### What you have to do
Take from the data every line in which the word "with" is found.

### Data excerpts
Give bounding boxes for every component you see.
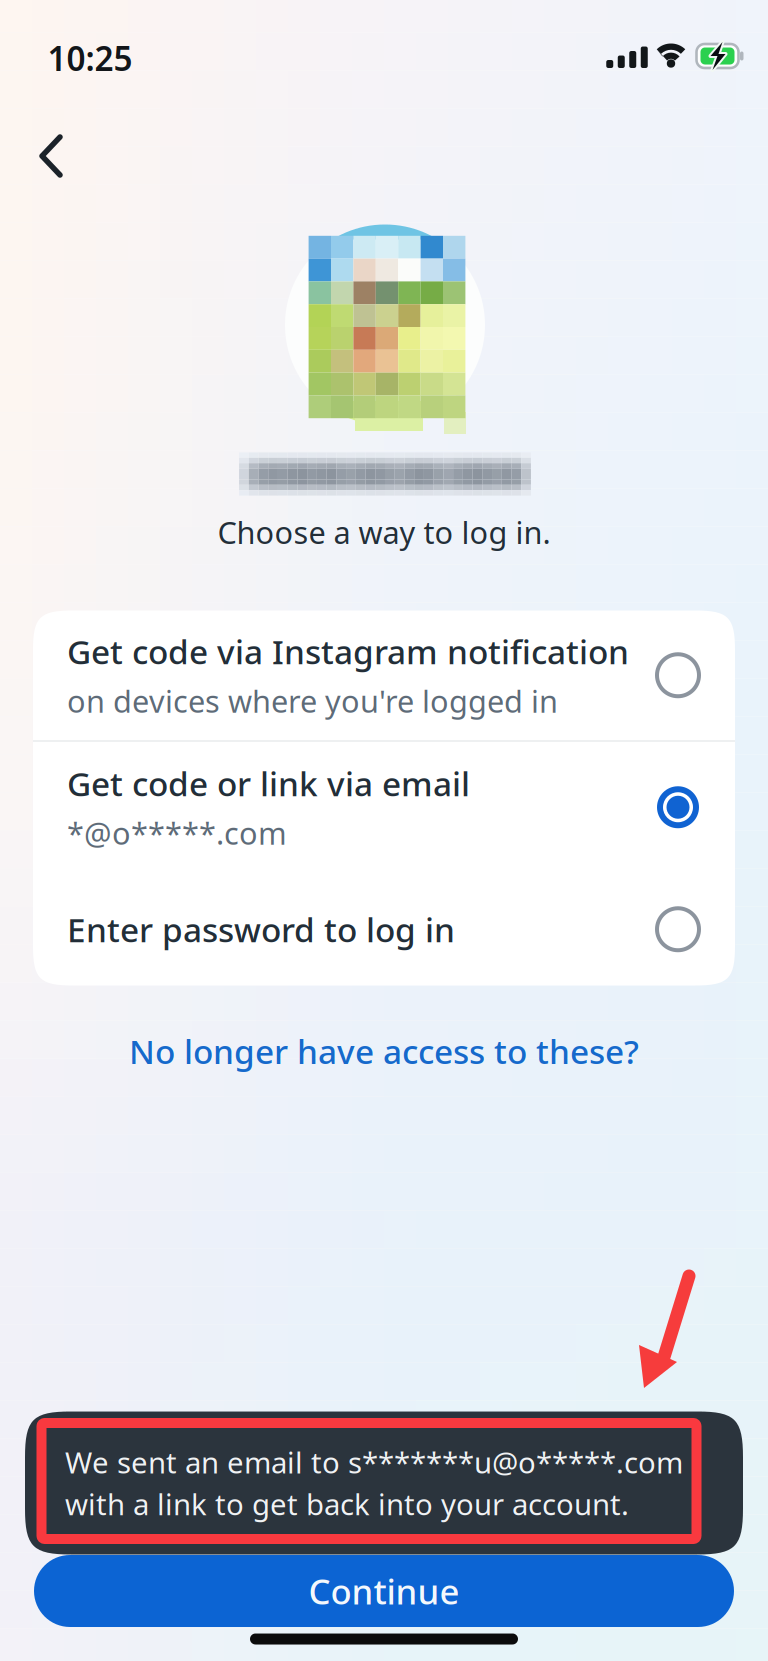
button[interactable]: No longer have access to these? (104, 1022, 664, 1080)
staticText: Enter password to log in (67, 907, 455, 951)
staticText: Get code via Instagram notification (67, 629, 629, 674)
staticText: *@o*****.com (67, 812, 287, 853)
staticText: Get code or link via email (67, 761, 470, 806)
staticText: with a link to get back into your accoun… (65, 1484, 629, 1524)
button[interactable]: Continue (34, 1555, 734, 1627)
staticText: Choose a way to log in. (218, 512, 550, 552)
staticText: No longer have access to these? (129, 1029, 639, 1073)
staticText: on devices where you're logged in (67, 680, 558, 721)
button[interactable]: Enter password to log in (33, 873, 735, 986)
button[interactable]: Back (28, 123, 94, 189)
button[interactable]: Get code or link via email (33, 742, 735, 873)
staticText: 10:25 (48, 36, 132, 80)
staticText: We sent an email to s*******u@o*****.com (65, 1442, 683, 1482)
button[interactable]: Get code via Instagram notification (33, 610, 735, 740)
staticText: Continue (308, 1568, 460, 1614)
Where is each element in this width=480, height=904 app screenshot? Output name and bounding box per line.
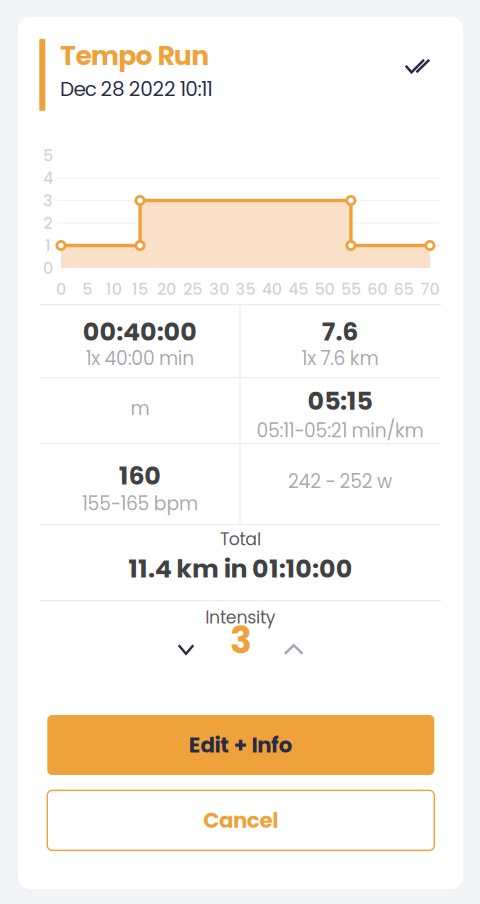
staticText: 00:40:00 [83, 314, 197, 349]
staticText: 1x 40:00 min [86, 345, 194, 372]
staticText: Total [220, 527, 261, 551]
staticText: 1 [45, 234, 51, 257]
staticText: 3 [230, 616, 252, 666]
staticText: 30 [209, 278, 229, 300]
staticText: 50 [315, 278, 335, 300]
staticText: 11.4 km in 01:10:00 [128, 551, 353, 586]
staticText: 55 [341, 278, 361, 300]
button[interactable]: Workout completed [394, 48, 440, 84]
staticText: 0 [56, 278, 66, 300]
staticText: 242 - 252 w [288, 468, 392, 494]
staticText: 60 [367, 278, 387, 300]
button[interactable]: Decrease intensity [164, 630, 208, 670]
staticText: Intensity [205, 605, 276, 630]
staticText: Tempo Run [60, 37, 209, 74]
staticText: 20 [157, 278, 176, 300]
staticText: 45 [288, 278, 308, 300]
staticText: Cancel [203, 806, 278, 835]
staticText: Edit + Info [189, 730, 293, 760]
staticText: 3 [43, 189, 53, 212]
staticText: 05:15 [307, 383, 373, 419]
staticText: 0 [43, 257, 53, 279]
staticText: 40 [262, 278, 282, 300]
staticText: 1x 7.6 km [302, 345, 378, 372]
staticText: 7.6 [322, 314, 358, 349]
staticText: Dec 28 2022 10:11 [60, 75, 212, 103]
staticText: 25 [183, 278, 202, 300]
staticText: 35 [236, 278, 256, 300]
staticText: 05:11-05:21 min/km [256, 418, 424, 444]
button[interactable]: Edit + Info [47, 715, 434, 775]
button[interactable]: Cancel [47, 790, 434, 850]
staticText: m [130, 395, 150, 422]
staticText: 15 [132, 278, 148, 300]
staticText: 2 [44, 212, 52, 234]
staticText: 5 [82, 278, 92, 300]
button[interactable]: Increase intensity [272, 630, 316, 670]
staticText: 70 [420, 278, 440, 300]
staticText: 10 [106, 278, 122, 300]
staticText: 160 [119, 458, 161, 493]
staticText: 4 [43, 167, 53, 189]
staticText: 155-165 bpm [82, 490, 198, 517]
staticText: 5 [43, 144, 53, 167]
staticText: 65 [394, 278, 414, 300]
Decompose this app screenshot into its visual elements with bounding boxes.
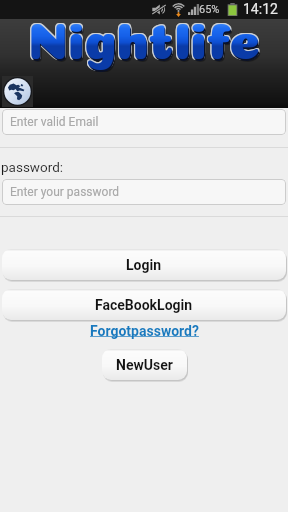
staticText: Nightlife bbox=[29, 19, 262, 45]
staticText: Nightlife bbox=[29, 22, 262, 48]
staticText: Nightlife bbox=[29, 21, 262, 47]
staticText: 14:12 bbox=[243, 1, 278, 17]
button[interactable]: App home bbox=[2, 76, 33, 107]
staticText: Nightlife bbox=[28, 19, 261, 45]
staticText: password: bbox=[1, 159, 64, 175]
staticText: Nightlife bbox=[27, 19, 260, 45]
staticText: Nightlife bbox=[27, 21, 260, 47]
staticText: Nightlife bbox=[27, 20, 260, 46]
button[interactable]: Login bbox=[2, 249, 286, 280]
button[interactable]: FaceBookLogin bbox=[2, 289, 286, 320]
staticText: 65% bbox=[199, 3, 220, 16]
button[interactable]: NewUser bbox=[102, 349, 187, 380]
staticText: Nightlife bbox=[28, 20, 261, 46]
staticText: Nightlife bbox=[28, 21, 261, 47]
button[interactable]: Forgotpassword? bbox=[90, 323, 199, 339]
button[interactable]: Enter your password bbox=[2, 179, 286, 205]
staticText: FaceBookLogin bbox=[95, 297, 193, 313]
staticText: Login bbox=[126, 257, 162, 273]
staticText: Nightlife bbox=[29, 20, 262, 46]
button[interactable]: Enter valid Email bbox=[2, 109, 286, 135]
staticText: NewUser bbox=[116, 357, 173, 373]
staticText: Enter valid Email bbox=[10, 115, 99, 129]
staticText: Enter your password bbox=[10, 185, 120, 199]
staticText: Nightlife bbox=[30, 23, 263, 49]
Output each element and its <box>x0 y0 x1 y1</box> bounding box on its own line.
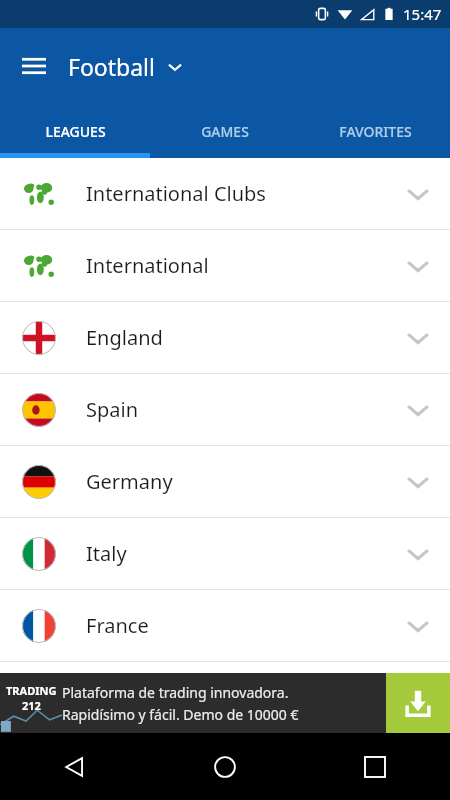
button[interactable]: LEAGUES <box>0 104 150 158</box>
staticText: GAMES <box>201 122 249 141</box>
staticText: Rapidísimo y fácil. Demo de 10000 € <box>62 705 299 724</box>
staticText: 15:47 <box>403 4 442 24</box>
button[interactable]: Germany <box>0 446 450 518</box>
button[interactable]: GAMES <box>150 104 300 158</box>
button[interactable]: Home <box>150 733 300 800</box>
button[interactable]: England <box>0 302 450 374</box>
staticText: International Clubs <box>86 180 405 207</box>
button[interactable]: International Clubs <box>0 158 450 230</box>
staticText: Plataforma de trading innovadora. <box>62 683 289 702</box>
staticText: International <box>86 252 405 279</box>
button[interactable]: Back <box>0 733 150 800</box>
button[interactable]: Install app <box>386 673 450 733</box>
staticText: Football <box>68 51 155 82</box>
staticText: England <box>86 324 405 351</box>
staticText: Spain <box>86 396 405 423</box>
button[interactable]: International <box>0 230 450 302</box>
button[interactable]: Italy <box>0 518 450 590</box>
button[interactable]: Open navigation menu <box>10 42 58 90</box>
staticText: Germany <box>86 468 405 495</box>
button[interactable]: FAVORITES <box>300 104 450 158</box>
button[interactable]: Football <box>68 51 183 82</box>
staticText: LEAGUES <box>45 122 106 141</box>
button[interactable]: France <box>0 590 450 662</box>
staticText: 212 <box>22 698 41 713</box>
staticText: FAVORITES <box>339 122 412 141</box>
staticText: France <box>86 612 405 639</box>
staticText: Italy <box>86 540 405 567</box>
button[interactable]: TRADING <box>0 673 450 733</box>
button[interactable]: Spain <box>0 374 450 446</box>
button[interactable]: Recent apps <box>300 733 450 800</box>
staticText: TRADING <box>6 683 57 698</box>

### Answer to this problem
staticText: with a link to get back into your accoun… (65, 1484, 629, 1524)
Decompose this app screenshot into its visual elements with bounding boxes.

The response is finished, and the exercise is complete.